Pictures appear among the records below and must be omitted. Repeat exactly the lines from the line with "Radio Cooperativa" to the line with "preventieve conservering en de", both included.

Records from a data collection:
═══
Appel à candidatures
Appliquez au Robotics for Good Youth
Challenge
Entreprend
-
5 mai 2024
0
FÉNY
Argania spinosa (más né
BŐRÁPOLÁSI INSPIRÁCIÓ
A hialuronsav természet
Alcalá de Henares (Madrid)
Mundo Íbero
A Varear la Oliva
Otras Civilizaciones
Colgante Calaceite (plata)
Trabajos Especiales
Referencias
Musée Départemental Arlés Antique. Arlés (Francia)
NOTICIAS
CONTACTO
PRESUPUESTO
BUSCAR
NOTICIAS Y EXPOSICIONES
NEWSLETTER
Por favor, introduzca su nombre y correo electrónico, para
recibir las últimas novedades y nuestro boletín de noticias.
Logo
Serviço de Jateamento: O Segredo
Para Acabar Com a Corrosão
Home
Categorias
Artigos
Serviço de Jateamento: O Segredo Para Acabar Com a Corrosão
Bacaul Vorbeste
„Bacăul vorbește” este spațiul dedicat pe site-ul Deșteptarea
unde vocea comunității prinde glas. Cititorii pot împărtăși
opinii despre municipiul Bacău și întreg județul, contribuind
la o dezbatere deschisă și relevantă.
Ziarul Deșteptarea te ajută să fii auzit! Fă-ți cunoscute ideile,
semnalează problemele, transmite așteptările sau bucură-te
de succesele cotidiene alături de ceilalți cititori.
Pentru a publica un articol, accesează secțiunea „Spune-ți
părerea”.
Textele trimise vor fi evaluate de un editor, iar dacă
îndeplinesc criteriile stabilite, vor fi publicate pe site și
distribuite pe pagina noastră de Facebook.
═══
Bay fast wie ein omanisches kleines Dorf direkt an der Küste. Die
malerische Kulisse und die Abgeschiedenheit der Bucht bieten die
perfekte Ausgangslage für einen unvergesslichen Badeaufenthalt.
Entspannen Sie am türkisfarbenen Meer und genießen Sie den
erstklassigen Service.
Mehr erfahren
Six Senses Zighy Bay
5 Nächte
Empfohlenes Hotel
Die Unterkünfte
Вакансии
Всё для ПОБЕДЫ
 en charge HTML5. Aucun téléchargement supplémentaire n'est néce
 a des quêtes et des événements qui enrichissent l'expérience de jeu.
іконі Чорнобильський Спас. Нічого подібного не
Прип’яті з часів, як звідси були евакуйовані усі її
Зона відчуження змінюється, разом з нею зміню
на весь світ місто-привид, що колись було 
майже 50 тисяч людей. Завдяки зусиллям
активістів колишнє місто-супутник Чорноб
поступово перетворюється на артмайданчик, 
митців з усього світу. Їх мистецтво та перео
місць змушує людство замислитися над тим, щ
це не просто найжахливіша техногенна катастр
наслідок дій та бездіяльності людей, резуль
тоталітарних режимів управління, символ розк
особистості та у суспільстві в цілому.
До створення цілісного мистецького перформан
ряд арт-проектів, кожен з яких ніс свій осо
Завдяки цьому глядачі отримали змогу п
═══
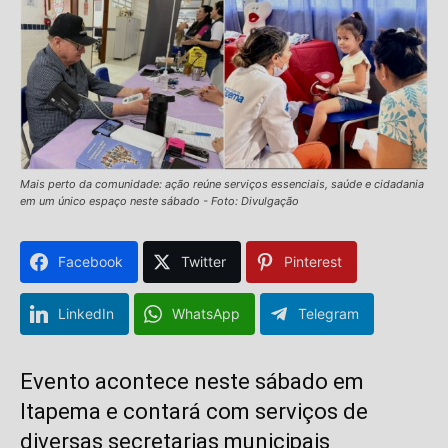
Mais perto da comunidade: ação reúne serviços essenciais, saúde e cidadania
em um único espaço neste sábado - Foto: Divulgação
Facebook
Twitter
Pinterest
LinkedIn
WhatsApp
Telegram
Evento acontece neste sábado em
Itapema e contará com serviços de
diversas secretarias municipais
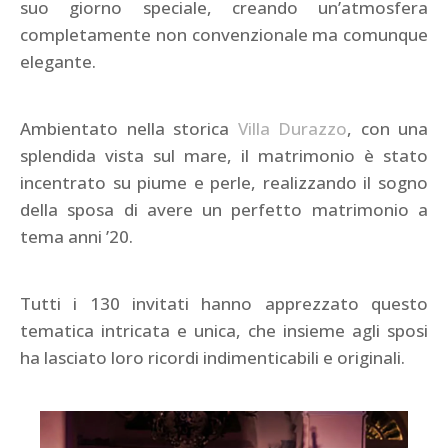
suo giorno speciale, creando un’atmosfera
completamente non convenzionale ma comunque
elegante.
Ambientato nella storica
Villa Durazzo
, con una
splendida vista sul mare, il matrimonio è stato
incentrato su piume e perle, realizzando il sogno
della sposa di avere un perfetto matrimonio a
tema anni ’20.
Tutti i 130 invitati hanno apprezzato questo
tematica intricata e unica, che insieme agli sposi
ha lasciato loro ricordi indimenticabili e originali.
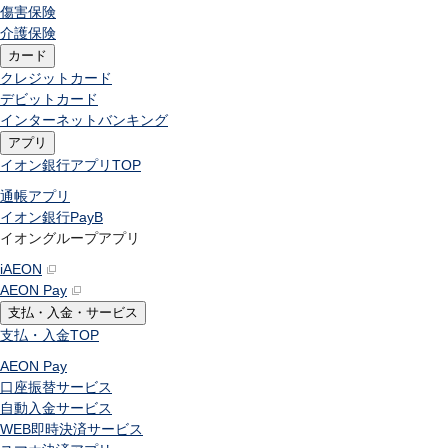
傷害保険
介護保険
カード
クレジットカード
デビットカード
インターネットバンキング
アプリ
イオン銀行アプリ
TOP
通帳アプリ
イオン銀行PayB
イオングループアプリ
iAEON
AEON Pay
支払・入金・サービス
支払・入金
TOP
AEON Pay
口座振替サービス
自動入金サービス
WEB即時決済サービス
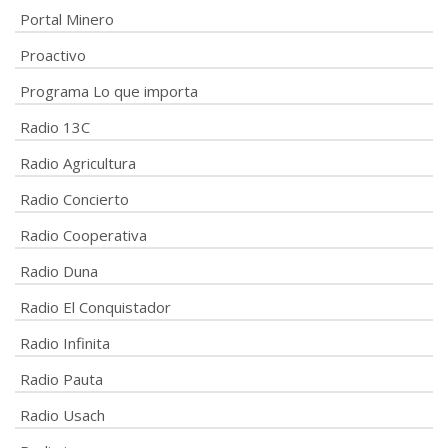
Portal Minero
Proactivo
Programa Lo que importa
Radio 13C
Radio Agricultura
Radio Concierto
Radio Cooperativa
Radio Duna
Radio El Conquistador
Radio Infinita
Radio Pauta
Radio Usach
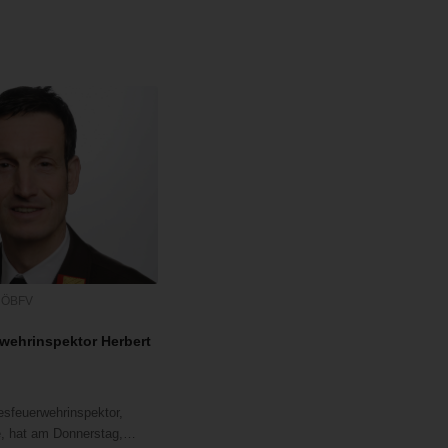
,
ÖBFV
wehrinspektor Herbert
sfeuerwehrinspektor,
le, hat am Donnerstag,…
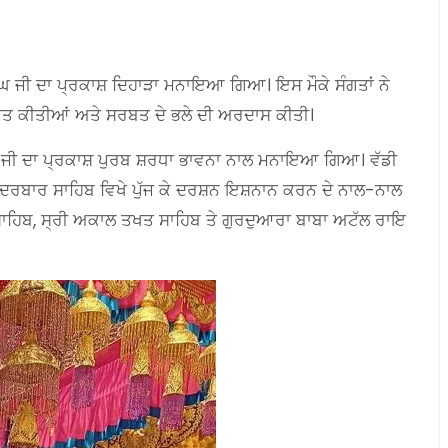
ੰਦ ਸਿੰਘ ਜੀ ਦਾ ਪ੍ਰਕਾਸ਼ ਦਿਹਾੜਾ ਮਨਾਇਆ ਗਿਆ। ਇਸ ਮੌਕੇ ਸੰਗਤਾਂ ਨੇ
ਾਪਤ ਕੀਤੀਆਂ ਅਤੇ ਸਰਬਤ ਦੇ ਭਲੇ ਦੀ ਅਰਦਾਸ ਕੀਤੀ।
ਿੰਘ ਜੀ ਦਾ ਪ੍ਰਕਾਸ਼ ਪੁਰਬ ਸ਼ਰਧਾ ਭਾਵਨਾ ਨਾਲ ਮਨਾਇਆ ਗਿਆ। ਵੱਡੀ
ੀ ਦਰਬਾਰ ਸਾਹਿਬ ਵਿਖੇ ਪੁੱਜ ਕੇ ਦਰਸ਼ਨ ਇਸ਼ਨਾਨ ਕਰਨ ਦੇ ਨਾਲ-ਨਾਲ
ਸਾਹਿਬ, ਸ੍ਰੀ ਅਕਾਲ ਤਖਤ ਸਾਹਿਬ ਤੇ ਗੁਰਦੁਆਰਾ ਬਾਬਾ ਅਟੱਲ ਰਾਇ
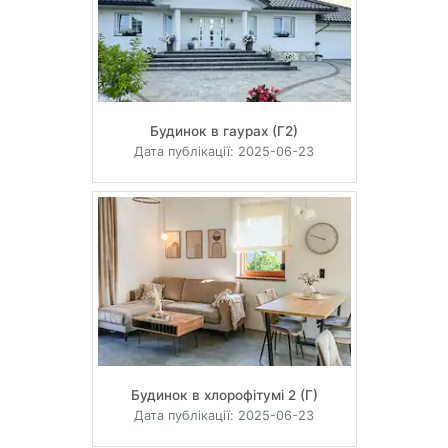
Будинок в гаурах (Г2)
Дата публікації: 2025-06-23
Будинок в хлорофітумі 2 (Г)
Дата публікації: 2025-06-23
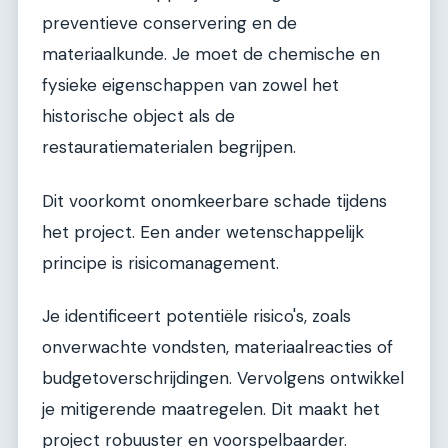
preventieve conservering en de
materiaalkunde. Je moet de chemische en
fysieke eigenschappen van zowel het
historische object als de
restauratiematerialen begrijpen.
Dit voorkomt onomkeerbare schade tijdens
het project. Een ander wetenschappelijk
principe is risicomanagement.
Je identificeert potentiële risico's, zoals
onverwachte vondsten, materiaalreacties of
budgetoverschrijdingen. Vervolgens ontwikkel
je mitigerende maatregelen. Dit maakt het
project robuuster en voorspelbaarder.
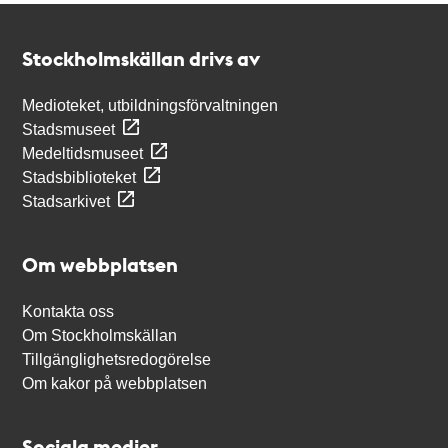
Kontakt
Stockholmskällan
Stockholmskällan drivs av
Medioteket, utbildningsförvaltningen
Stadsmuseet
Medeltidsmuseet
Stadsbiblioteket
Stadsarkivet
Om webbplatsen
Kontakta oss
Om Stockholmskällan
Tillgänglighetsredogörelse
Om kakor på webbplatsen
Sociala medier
═══
RESPONSE TO THE EXERCISE
Radio Cooperativa
Radio Duna
Radio El Conquistador
Radio Infinita
Radio Pauta
Radio Usach
,
ÖBFV
wehrinspektor Herbert
sfeuerwehrinspektor,
le, hat am Donnerstag,…
ੰਦ ਸਿੰਘ ਜੀ ਦਾ ਪ੍ਰਕਾਸ਼ ਦਿਹਾੜਾ ਮਨਾਇਆ ਗਿਆ। ਇਸ ਮੌਕੇ ਸੰਗਤਾਂ ਨੇ
ਾਪਤ ਕੀਤੀਆਂ ਅਤੇ ਸਰਬਤ ਦੇ ਭਲੇ ਦੀ ਅਰਦਾਸ ਕੀਤੀ।
ਿੰਘ ਜੀ ਦਾ ਪ੍ਰਕਾਸ਼ ਪੁਰਬ ਸ਼ਰਧਾ ਭਾਵਨਾ ਨਾਲ ਮਨਾਇਆ ਗਿਆ। ਵੱਡੀ
ੀ ਦਰਬਾਰ ਸਾਹਿਬ ਵਿਖੇ ਪੁੱਜ ਕੇ ਦਰਸ਼ਨ ਇਸ਼ਨਾਨ ਕਰਨ ਦੇ ਨਾਲ-ਨਾਲ
ਸਾਹਿਬ, ਸ੍ਰੀ ਅਕਾਲ ਤਖਤ ਸਾਹਿਬ ਤੇ ਗੁਰਦੁਆਰਾ ਬਾਬਾ ਅਟੱਲ ਰਾਇ
Будинок в гаурах (Г2)
Дата публікації: 2025-06-23
Будинок в хлорофітумі 2 (Г)
Дата публікації: 2025-06-23
preventieve conservering en de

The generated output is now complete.